Single by Louane

from the album Louane
- Released: 30 June 2017
- Genre: French pop
- Songwriters: Dany Synthé; Guillaume Boscaro; Thomas Caruso; Aron Ottignon;
- Producer: Dany Synthé

Louane singles chronology
| "Tourne" (2016) | "On était beau" (2017) | "Si t'étais là" (2017) |

= On était beau =

"On était beau" is a song by French singer Louane. It was released on 30 June 2017 as the lead single from her second studio album Louane.
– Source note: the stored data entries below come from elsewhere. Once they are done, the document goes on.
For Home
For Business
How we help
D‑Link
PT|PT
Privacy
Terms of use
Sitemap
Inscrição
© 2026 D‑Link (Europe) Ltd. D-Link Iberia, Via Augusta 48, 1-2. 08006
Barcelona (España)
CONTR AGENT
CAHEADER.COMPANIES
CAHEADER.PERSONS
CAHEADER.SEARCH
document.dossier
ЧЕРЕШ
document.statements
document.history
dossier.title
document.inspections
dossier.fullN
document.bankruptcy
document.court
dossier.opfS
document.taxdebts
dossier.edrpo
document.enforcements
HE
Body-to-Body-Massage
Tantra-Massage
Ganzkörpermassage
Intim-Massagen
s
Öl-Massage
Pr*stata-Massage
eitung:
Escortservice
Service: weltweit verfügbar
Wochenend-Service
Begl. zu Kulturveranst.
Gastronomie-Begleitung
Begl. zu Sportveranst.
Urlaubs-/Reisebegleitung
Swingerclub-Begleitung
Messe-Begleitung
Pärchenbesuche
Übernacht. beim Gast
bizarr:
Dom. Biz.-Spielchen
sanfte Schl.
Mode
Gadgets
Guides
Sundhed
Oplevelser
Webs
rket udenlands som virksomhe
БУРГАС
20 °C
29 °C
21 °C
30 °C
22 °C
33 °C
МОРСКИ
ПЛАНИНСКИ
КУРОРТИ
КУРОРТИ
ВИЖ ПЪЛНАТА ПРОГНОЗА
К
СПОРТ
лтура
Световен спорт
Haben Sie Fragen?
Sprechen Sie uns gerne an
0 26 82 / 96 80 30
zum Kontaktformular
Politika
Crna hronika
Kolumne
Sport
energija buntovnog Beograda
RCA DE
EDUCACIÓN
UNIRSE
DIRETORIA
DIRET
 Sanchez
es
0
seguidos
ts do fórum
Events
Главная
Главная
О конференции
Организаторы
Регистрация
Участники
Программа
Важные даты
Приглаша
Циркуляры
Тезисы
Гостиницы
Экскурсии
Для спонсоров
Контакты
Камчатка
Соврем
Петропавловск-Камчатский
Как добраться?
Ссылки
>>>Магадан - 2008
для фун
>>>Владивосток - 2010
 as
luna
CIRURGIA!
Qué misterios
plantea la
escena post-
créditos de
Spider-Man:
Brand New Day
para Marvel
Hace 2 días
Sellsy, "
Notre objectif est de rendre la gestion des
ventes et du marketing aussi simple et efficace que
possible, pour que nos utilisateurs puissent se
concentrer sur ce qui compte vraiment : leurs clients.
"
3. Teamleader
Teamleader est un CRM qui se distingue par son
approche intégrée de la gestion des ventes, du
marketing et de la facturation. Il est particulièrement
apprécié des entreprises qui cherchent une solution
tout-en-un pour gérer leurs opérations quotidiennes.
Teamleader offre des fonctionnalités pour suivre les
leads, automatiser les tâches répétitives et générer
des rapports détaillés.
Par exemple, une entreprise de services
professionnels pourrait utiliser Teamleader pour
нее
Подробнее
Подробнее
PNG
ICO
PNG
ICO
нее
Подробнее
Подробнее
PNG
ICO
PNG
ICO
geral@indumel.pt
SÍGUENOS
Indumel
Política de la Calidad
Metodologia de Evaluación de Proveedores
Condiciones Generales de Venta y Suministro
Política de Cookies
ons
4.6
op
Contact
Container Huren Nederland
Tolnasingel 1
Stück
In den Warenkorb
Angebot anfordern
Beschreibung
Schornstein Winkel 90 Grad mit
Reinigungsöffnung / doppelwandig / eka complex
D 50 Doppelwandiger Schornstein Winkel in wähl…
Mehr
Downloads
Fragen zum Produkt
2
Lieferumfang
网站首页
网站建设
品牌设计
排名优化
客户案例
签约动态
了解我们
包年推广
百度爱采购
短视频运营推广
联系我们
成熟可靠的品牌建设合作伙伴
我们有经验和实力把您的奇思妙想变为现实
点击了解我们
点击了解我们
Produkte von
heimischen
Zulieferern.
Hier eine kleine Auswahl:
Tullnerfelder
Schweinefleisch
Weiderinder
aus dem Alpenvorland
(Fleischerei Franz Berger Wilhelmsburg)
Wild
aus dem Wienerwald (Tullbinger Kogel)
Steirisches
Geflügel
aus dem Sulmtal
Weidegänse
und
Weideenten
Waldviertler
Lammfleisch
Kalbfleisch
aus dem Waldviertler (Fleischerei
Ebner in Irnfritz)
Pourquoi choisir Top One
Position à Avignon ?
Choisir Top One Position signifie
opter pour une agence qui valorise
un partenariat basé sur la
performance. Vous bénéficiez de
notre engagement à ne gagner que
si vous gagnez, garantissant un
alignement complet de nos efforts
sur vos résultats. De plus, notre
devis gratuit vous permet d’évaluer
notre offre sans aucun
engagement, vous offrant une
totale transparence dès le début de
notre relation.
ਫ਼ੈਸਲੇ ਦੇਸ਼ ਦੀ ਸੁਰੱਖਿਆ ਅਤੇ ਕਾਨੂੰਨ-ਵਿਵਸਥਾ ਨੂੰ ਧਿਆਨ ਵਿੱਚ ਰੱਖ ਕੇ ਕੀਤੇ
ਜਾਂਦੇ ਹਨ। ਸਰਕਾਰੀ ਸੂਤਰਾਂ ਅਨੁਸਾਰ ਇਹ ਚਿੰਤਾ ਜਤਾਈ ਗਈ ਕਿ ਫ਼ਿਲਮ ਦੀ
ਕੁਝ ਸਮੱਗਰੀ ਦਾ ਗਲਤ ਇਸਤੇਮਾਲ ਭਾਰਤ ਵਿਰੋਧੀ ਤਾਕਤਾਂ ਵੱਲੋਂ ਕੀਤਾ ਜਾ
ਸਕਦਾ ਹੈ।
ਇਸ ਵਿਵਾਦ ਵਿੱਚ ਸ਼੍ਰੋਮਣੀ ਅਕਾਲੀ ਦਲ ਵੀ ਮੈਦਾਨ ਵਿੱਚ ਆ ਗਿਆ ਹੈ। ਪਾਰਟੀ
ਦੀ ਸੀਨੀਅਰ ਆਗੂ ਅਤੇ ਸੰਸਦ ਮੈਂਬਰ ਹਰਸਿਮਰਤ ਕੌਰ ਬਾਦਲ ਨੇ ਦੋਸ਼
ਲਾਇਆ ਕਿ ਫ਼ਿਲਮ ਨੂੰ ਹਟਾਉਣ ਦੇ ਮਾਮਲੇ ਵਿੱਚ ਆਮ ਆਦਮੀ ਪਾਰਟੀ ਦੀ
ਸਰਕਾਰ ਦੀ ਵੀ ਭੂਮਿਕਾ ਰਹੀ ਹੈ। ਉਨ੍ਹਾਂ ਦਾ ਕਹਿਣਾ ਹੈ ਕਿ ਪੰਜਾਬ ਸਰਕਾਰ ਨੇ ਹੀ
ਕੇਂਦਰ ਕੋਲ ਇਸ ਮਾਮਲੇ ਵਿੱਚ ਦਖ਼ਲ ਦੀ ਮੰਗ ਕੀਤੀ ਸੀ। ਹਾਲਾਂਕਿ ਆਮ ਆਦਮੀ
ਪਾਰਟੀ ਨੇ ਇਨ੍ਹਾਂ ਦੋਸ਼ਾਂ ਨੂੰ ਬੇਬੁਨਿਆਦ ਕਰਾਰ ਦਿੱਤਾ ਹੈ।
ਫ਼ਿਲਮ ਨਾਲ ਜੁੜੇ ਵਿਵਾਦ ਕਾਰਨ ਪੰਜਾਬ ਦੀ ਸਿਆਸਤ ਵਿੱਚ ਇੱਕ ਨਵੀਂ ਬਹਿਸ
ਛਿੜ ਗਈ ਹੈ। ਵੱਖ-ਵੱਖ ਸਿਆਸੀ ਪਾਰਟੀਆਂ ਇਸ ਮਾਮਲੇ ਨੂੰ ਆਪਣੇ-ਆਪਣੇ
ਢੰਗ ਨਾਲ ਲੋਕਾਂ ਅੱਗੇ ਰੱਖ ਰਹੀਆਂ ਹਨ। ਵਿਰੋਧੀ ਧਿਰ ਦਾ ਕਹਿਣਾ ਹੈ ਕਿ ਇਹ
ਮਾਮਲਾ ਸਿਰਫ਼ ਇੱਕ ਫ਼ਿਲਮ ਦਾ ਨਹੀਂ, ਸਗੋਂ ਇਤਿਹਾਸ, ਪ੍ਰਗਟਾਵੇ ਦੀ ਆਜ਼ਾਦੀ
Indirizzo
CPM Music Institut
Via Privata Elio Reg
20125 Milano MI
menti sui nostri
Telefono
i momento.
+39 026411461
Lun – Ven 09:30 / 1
The song has peaked at number nine on the French Singles Chart.

==Charts==

===Weekly charts===

| Chart (2017) | Peak position |
|---|---|
| Belgium (Ultratip Bubbling Under Flanders) | 47 |
| Belgium (Ultratop 50 Wallonia) | 6 |
| France (SNEP) | 9 |
| Switzerland (Schweizer Hitparade) | 76 |
| Switzerland (Media Control Romandy) | 9 |

===Year-end charts===

| Chart (2017) | Position |
|---|---|
| Belgium (Ultratop Wallonia) | 48 |
| France (SNEP) | 155 |

===Certifications===

| Region | Certification | Certified units/sales |
| France (SNEP) | Diamond | 333,333^{‡} |
^{‡} Sales+streaming figures based on certification alone.